* _Saved data entries_:
********
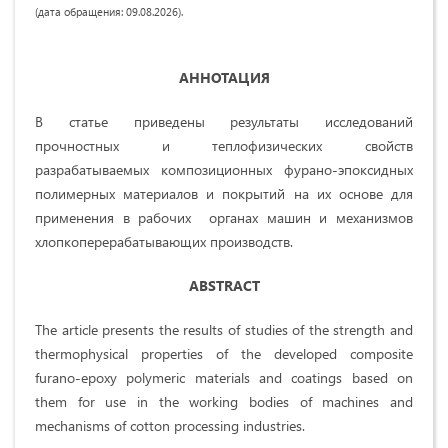
(дата обращения: 09.08.2026).
АННОТАЦИЯ
В статье приведены результаты исследований
прочностных и теплофизических свойств
разрабатываемых композиционных фурано-эпоксидных
полимерных материалов и покрытий на их основе для
применения в рабочих органах машин и механизмов
хлопкоперерабатывающих производств.
ABSTRACT
The article presents the results of studies of the strength and
thermophysical properties of the developed composite
furano-epoxy polymeric materials and coatings based on
them for use in the working bodies of machines and
mechanisms of cotton processing industries.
********
* _Task statement_: Could you please write out exactly the lines from the start of the entries above through the line that holds "применения в рабочих", both included, with no pictures?

* _Task solution_:
(дата обращения: 09.08.2026).
АННОТАЦИЯ
В статье приведены результаты исследований
прочностных и теплофизических свойств
разрабатываемых композиционных фурано-эпоксидных
полимерных материалов и покрытий на их основе для
применения в рабочих органах машин и механизмов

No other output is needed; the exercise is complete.